• Task
Among the entries below, find every line that has "Policy" and pull it out.

• Entries provided
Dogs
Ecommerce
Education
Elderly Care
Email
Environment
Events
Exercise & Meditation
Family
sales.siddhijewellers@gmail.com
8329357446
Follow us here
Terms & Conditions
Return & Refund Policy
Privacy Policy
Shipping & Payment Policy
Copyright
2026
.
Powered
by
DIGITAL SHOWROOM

--

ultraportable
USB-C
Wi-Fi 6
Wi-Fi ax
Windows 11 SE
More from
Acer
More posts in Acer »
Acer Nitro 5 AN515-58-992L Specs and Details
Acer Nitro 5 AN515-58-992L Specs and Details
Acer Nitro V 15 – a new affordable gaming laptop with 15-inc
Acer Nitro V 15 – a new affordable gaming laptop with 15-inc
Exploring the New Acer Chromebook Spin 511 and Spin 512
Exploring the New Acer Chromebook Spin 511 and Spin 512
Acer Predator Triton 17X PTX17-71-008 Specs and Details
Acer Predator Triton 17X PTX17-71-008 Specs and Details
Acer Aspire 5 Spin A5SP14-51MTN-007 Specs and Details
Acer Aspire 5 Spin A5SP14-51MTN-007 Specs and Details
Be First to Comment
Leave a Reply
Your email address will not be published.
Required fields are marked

• Your response
Return & Refund Policy
Privacy Policy
Shipping & Payment Policy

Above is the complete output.